PhD Core Requirements (4 core courses)
ESS 204 Human in the Earth System (NEW)
ESS 200 Global Physical Climate
ESS 266 Global Biogeochemical Cycles
ESS 298 Practicum in Earth System Science
A sampling of elective courses (5 approved electives)
ESS 222 Global Climate Change and Impacts
ESS 232 Terrestrial Hydrology
ESS 248 Marine Ecosystems and Global Change
ESS 264 Ecosystem Ecology
ESS 274 Ice in the Climate System
Academic Senate regulations specify a minimum period of residence of six quarters for Ph.D. candidates. Enrollment in a minimum of 12 units of graduate/upper-division course work per quarter is required. Registration in every regular academic session is necessary until all requirements for the degree have been completed, unless a formal Leave of Absence is granted by the Graduate Division. All Ph.D. requirements must be completed within 15 quarters in residence (five years), excluding summer quarters. Exceptions must be put to a vote of the Earth System Science faculty. The maximum time permitted is seven years.
Progress toward the degree and readiness to begin research is assessed by a comprehensive examination covering breadth, general knowledge, and the ability to integrate and use information covered in the core curriculum and other coursework. At the end of the Spring Quarter, the ESS Comprehensive Examination Committee administers the written and oral examinations.
Teaching and Seminar
Students are required to complete a teaching assistant training program and to have a minimum of two quarters of experience as a teaching assistant, provided opportunities are available. Students can enroll in Earth System Science 399 while serving as a teaching assistant..Students are also expected to participate in the Earth System Science seminar.
Advance to Ph.D. Candidacy
Following completion of the Comprehensive Examination, those students who receive a recommendation to continue Ph.D. work will pursue research on a potential dissertation topic and then take the Advancement to Candidacy Examination. This oral examination is given by a faculty committee, including extra-departmental faculty.
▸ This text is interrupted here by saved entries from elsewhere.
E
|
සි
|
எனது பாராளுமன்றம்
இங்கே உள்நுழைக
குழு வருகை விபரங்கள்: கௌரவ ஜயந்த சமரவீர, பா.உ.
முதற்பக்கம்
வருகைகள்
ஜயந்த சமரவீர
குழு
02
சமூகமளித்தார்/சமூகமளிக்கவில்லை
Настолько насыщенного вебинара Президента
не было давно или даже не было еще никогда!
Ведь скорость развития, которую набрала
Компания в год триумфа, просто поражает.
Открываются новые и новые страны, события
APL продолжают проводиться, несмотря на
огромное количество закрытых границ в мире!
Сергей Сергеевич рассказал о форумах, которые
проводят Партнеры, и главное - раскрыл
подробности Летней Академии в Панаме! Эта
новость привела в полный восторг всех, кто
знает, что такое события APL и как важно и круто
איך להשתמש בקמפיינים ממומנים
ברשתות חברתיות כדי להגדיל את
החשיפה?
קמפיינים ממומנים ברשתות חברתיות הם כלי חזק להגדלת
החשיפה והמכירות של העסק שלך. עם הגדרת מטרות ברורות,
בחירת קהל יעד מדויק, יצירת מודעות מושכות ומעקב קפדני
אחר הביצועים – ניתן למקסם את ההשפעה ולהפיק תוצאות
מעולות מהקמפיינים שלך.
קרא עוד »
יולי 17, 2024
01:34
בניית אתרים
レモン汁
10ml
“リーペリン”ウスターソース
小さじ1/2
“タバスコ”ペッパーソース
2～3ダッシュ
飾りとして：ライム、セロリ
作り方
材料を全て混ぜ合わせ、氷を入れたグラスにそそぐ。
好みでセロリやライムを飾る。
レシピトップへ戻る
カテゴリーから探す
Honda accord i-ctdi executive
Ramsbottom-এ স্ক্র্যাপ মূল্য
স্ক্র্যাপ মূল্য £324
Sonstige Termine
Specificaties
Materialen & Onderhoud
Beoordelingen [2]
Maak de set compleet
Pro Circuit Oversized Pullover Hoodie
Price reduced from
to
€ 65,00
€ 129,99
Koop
The normative time for advancement for candidacy is two years.
After advancing to candidacy, students are expected to be fully involved in research toward writing their Ph.D. dissertation. Students should keep in steady contact/interaction with their Doctoral Committee. A dissertation based on original research and demonstrating critical judgment, intellectual synthesis, creativity, and clarity in written communication is required for the Ph.D. degree. The dissertation must summarize the results of original research performed by the student under the supervision of a faculty member of the Department. The dissertation will be evaluated by the Dissertation Committee, based on suitability for publication in a peer-reviewed journal of high editorial standards. The dissertation may be a compilation of published papers or manuscripts accepted for publication, so long as the candidate has produced a major proportion of the material independently The Dissertation Committee approves the format and content, which must meet University requirements for style, format, and appearance.